* **AVAILABLE DATA**:
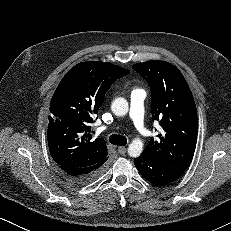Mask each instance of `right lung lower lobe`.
Instances as JSON below:
<instances>
[{
	"instance_id": "obj_1",
	"label": "right lung lower lobe",
	"mask_w": 231,
	"mask_h": 231,
	"mask_svg": "<svg viewBox=\"0 0 231 231\" xmlns=\"http://www.w3.org/2000/svg\"><path fill=\"white\" fill-rule=\"evenodd\" d=\"M108 159V158H107ZM98 163L91 167H62L59 166L64 177L72 184L85 185L94 181L102 172L104 163Z\"/></svg>"
}]
</instances>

* **WHAT YOU WILL DO**: If an entry contains a picture, skip the picture and reproduce everything else exactly.

* **THE COMPLETED TASK**:
Mask each instance of `right lung lower lobe`.
Instances as JSON below:
<instances>
[{
	"instance_id": "obj_1",
	"label": "right lung lower lobe",
	"mask_w": 231,
	"mask_h": 231,
	"mask_svg": "<svg viewBox=\"0 0 231 231\" xmlns=\"http://www.w3.org/2000/svg\"><path fill=\"white\" fill-rule=\"evenodd\" d=\"M108 159V158H107ZM98 163L91 167H62L59 166L64 177L72 184L85 185L94 181L102 172L104 163Z\"/></svg>"
}]
</instances>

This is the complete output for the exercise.